Managing context size

The conversation history lives in the browser and is sent to the model in full on every request. Cluster tools (such as listing resources) can return very large payloads that accumulate in the context and quickly hit the model’s context window limit (a 400 … maximum context length error). To avoid this, the assistant applies several optimizations.

Kubernetes output slimming

The bulkiest, low-signal fields are stripped from k8s_list_resources and k8s_get_resource results:

  • metadata.managedFields — server-side apply bookkeeping;
  • the kubectl.kubernetes.io/last-applied-configuration annotation — a manifest duplicate.

Meaningful spec/status and other metadata are kept. Non-Kubernetes payloads are passed through unchanged.

Per-tool-result cap

Any single tool result is capped at roughly 50,000 characters.
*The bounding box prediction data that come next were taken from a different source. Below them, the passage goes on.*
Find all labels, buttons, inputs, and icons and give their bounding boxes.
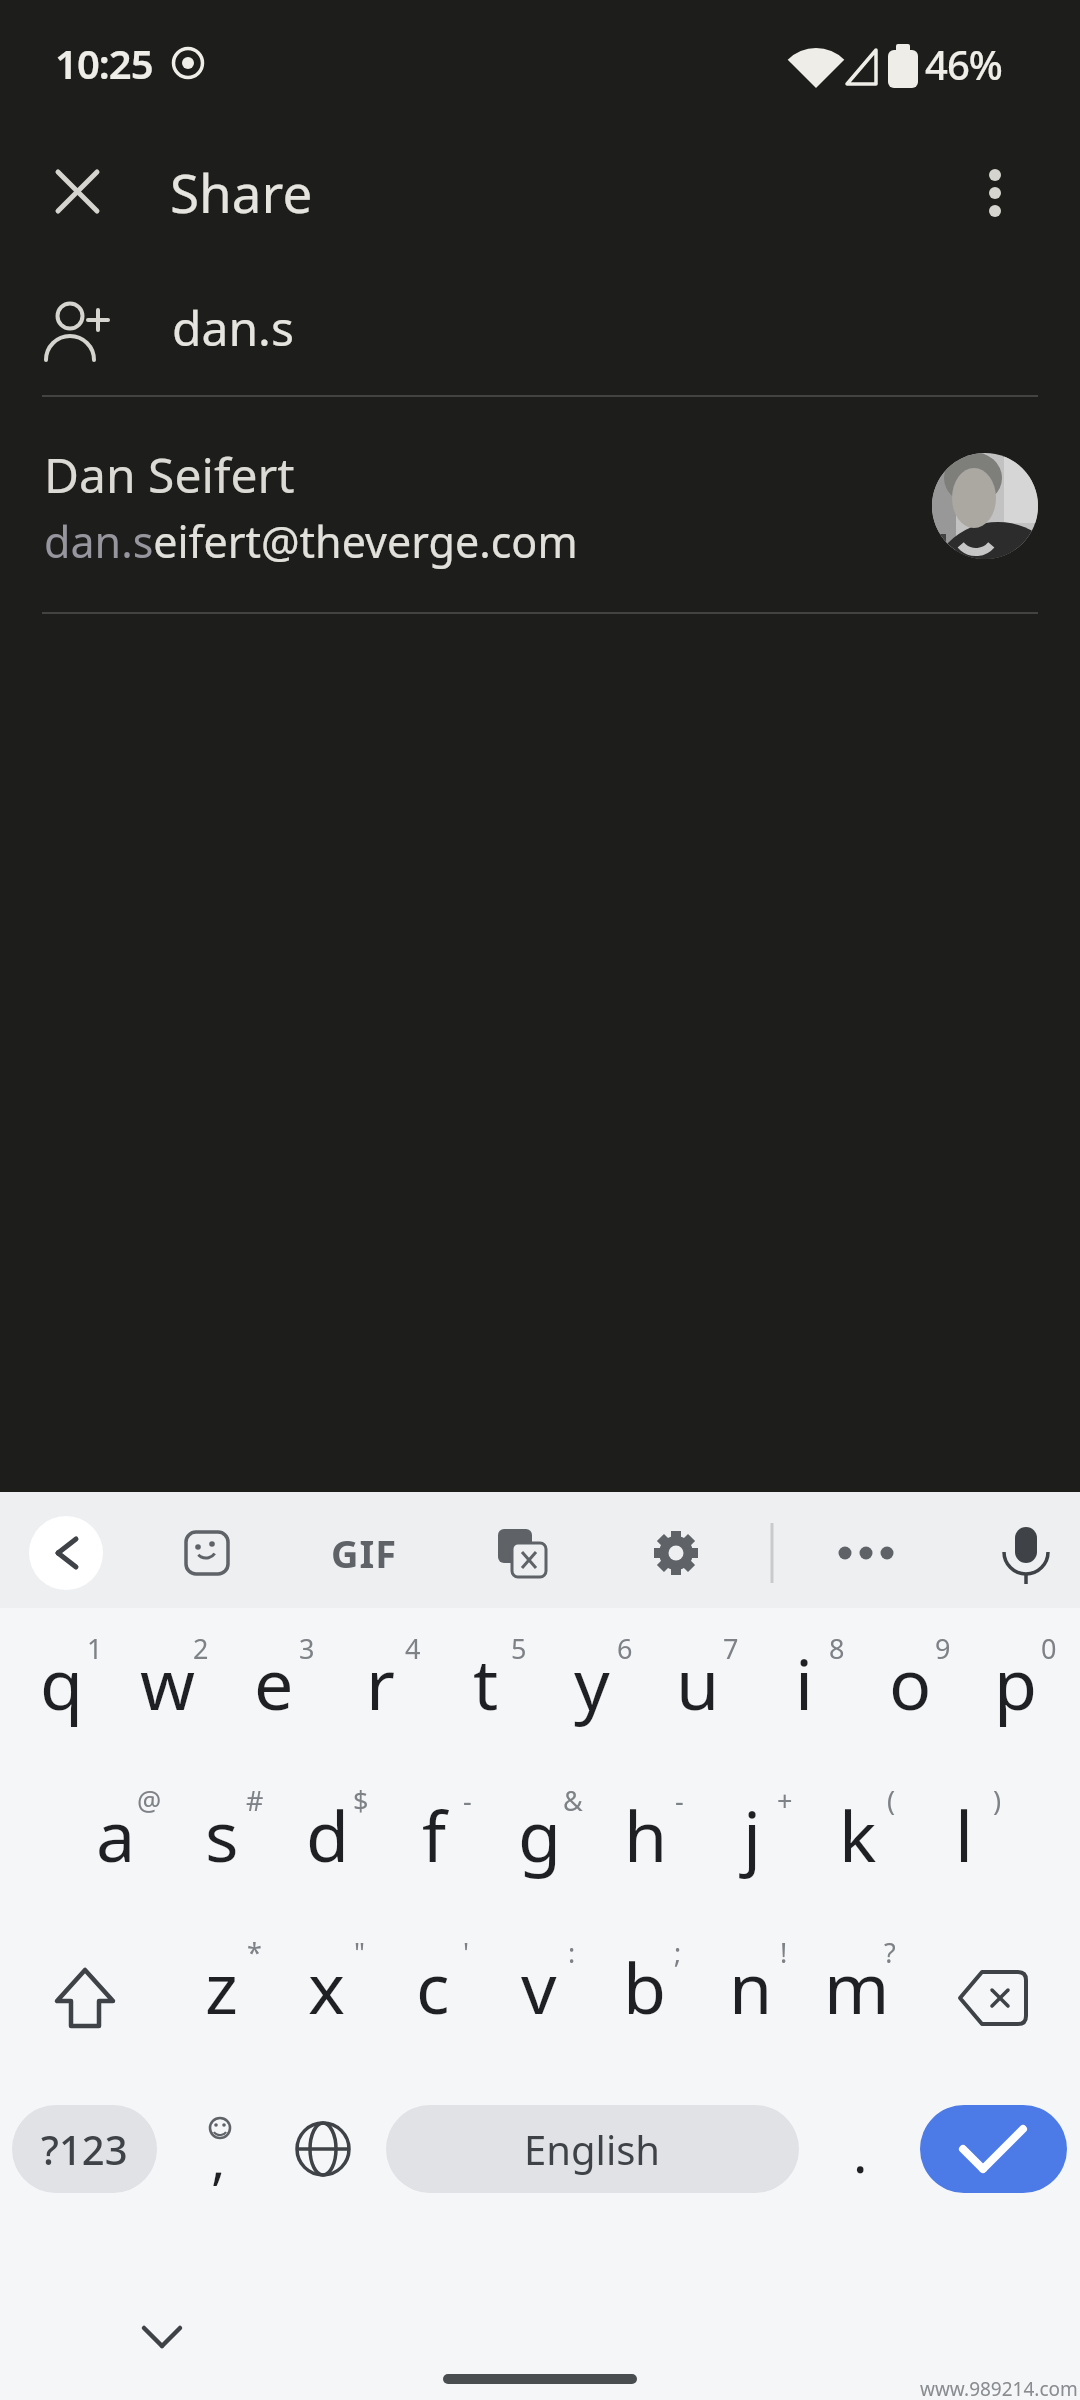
staticText: m [824,1939,890,2034]
staticText: 0 [1041,1630,1057,1667]
staticText: 8 [829,1630,845,1667]
staticText: ? [884,1934,896,1971]
staticText: b [623,1939,667,2034]
staticText: : [568,1934,576,1971]
button[interactable] [592,1928,698,2056]
button[interactable] [857,1624,963,1752]
button[interactable] [0,398,1080,612]
staticText: ' [463,1934,470,1971]
button[interactable] [698,1928,804,2056]
staticText: n [729,1939,773,2034]
button[interactable] [486,1928,592,2056]
staticText: l [955,1787,974,1882]
button[interactable]: ?123 [12,2105,157,2193]
button[interactable] [115,1624,221,1752]
button[interactable] [751,1624,857,1752]
staticText: e [254,1635,294,1730]
button[interactable] [639,1516,713,1590]
button[interactable] [940,1940,1050,2050]
staticText: ) [993,1782,1002,1819]
staticText: English [524,2122,661,2176]
button[interactable] [221,1624,327,1752]
staticText: GIF [331,1527,398,1579]
button[interactable] [380,1928,486,2056]
staticText: ?123 [41,2122,128,2176]
button[interactable] [963,1624,1069,1752]
staticText: , [211,2121,226,2195]
button[interactable] [29,1516,103,1590]
button[interactable] [699,1776,805,1904]
button[interactable] [804,1928,910,2056]
button[interactable] [539,1624,645,1752]
staticText: 3 [299,1630,315,1667]
staticText: www.989214.com [920,2376,1078,2400]
staticText: 9 [935,1630,951,1667]
staticText: " [354,1934,366,1971]
staticText: i [795,1635,814,1730]
staticText: j [743,1787,762,1882]
staticText: v [521,1939,557,2034]
staticText: ; [674,1934,682,1971]
staticText: q [40,1635,84,1730]
staticText: . [853,2115,868,2189]
button[interactable] [381,1776,487,1904]
button[interactable] [805,1776,911,1904]
staticText: # [246,1782,264,1819]
button[interactable] [920,2105,1067,2193]
staticText: 6 [617,1630,633,1667]
button[interactable] [989,1516,1063,1590]
button[interactable] [274,1928,380,2056]
staticText: dan.seifert@theverge.com [44,512,578,571]
button[interactable] [40,157,112,229]
button[interactable] [275,1776,381,1904]
button[interactable] [645,1624,751,1752]
staticText: w [140,1635,196,1730]
staticText: o [889,1635,932,1730]
staticText: - [675,1782,684,1819]
staticText: dan.s [172,295,294,360]
staticText: 7 [723,1630,739,1667]
button[interactable] [100,2290,224,2384]
staticText: h [624,1787,668,1882]
staticText: ( [887,1782,896,1819]
staticText: c [416,1939,450,2034]
button[interactable] [433,1624,539,1752]
button[interactable] [170,1516,244,1590]
button[interactable] [270,2105,376,2193]
staticText: k [839,1787,877,1882]
staticText: ! [780,1934,788,1971]
button[interactable] [593,1776,699,1904]
staticText: y [574,1635,610,1730]
staticText: u [676,1635,720,1730]
staticText: s [205,1787,239,1882]
button[interactable] [168,1928,274,2056]
button[interactable] [807,2105,913,2193]
button[interactable] [484,1516,558,1590]
staticText: $ [353,1782,369,1819]
staticText: Dan Seifert [44,442,295,507]
staticText: 2 [193,1630,209,1667]
staticText: a [96,1787,136,1882]
button[interactable] [327,1516,401,1590]
staticText: Share [170,156,313,228]
staticText: z [205,1939,238,2034]
button[interactable] [165,2105,271,2193]
button[interactable] [63,1776,169,1904]
staticText: 10:25 [55,36,153,90]
button[interactable]: English [386,2105,799,2193]
staticText: & [563,1782,583,1819]
button[interactable] [169,1776,275,1904]
button[interactable] [0,280,1080,396]
button[interactable] [9,1624,115,1752]
staticText: t [473,1635,499,1730]
staticText: d [306,1787,350,1882]
button[interactable] [829,1516,903,1590]
button[interactable] [911,1776,1017,1904]
staticText: 4 [405,1630,421,1667]
button[interactable] [487,1776,593,1904]
button[interactable] [30,1940,140,2050]
staticText: r [366,1635,395,1730]
button[interactable] [327,1624,433,1752]
staticText: 46% [925,37,1002,91]
button[interactable] [959,157,1031,229]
A truncation note is appended hinting to narrow the request with filters (namespace / label_selector / field_selector / limit) so the model asks again more precisely.

Context guard (max_context_tokens)

Before each model call the assistant estimates the total prompt size. If it exceeds max_context_tokens (default 300000), old tool output is replaced with a stub — starting from the earliest — while the current step’s results are preserved. This compacts the context without losing the latest useful result.

The guard is on by default; set max_context_tokens: 0 to disable it (e.g. if the model trims context on its own).

Token usage meter

After each round the model reports actual token usage. When context_window is set (e.g. 128000 for gpt-4o), a thin “used / available” meter appears above the input with a color indication (green → amber → red) and a hover tooltip. Without context_window, only the used-token counter is shown.